さてここから今回のウォーキングは後半戦。総社の街並みを見ながら、吉備路を東へ進みます。稲刈りの終わった田、まだ刈られていない田、小さな峠、いろんな要素が楽しめる12kmですが、何と言っても見どころの1つは備中国分寺の塔。県道から眺めるシルエットも夕暮れに映えて素敵です。
しかし残念ながらとうとう小雨が降りだしてきました。あっと言う間に結構な雨になり、傘をさしながらの山陽道歩き。しかし道端の碑に「仁風恵雨」と書いてあるのを見ると、雨への恨み言を言えなくなってしまいました。そうじゃ…じゃない、そうだ! せっかくのウォーキングだから心安らかに、煩悩や悩みを流してくれる雨ということにして感謝しましょう!
造山古墳を左手に眺めながら、とうとう総社市を後にして岡山市内へ。

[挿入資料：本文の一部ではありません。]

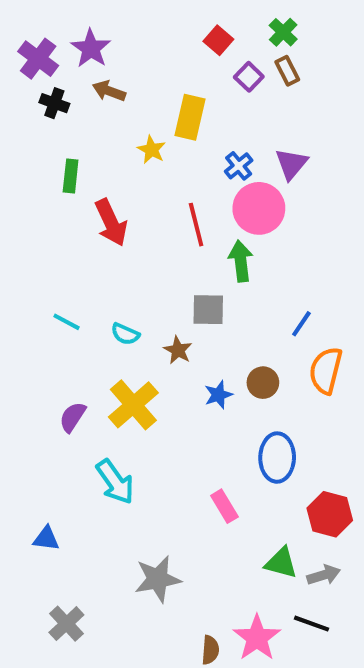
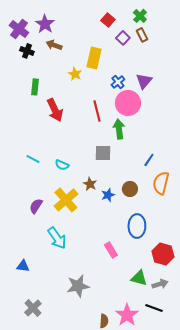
brown star: (178, 350) -> (90, 184), moved

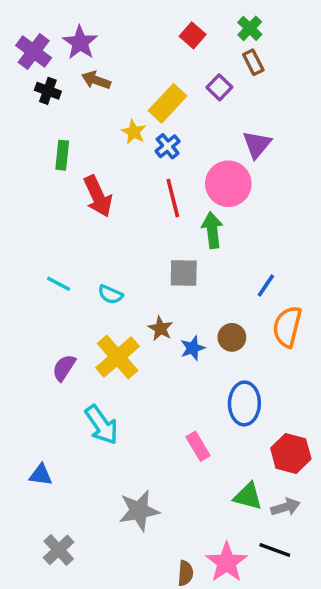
purple square: (123, 38) -> (219, 87), moved
yellow rectangle: (94, 58) -> (168, 103), turned 30
blue cross: (118, 82) -> (168, 146), moved

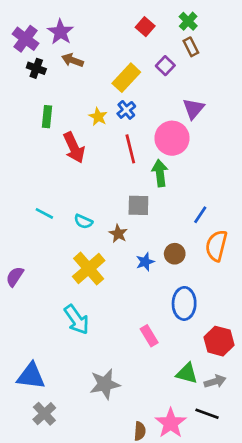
yellow star: (134, 132) -> (98, 117), moved
brown star: (160, 328) -> (118, 234), moved
purple semicircle: (64, 368) -> (15, 277), moved
blue triangle: (41, 475) -> (31, 376), moved, size x1.6

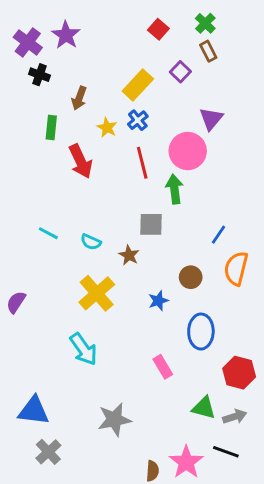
brown arrow: (73, 60) -> (79, 98), moved, turned -90
blue star: (145, 262) -> (158, 301), moved

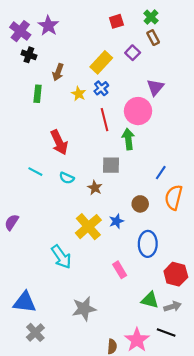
red square: (158, 29) -> (116, 21), turned 32
red arrow: (81, 161) -> (59, 142), moved
yellow cross: (97, 293) -> (88, 227), moved

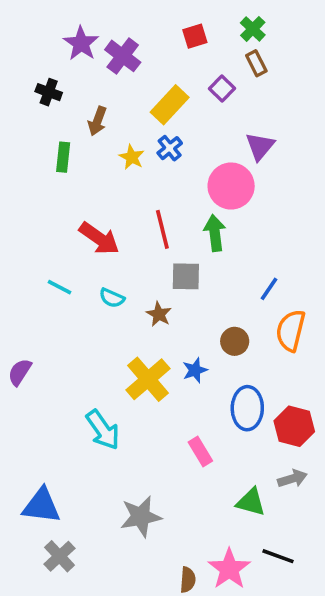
purple cross: (20, 31) -> (123, 56), moved
red line: (105, 120) -> (162, 229), moved
red arrow: (59, 142) -> (99, 238), turned -30
red hexagon: (176, 274) -> (294, 426), moved
gray arrow: (173, 307) -> (292, 479), moved

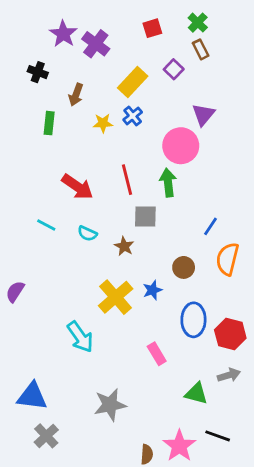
yellow star: (132, 157) -> (103, 123), turned -30

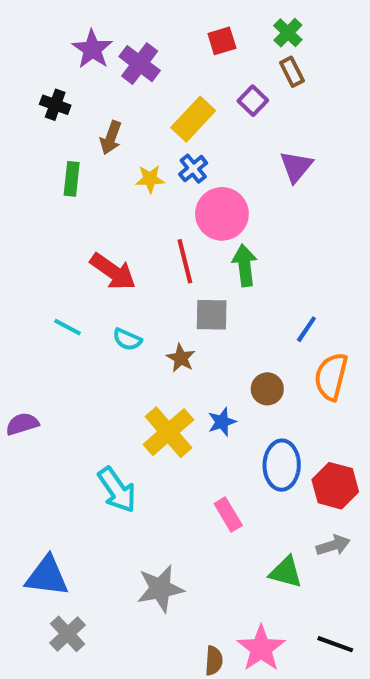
pink circle: (181, 146) -> (222, 214), moved
purple semicircle: (15, 292) -> (22, 424), turned 40
black line: (218, 436) -> (335, 644), moved

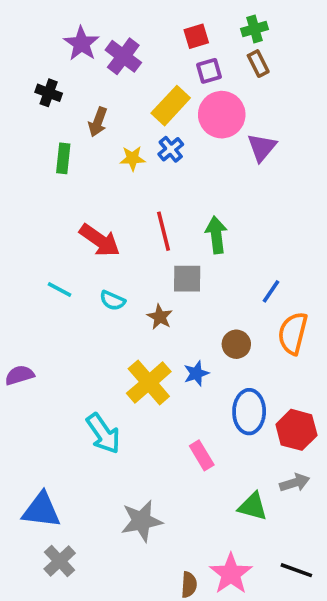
green cross: (288, 33) -> (255, 29), turned 30
purple square: (253, 101) -> (209, 71), moved, turned 30
pink circle: (222, 214) -> (222, 115), moved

まだまだ山が迫っている道の風景ですが、まぎれもなく岡山市内です。小さなアップダウンをくり返しているうちにかなり夕暮れの暗さが勝ってきました。西日本とは言えもう10月下旬。そして雨によるどんより空。本当は岡山駅まで歩き切りたかったけど、そろそろゴール地点を設定しないといけない時刻が迫ってきています。
山陽自動車道の高架をくぐるとまた少し視界が開けて、黄色い吉備路の田んぼが夕暮れ前最後の一輝きを見せてくれます。向こうに迫る山々の麓が吉備津(きびつ)神社が鎮座するあたりです。よし、今回は吉備津をゴールにしよう! 岡山駅まではまだ10kmほどあるけど、せっかくの吉備路は晴れた天気の中で明るい時間帯にも眺めたいですしね。
そう決めると急に雨が強くなり、そして暗闇の迫り来るスピードも速くなった感じがします。吉備津神社のある板倉宿に到着した時にはフラッシュを光らせないと写真が撮れないほどになっていました。それでも無事に吉備津駅に到着。夜の帳も下りて、街灯の光で釘の影が長くのびる駅名標から察するに、この吉備津駅は「備中高松」と「備前一宮」にはさまれた駅なので、岡山市内の駅とは言え、備中と備前のはざまの地にある駅なんでしょうね。
晴天→曇天→雨天と目まぐるしく天気が移り変わった第173回の旅、これにて終了。次回は吉備津駅を出発したらまず最初に吉備津神社を参拝して、それからどちらに向かおうかその時までにゆっくり考えたいと思います。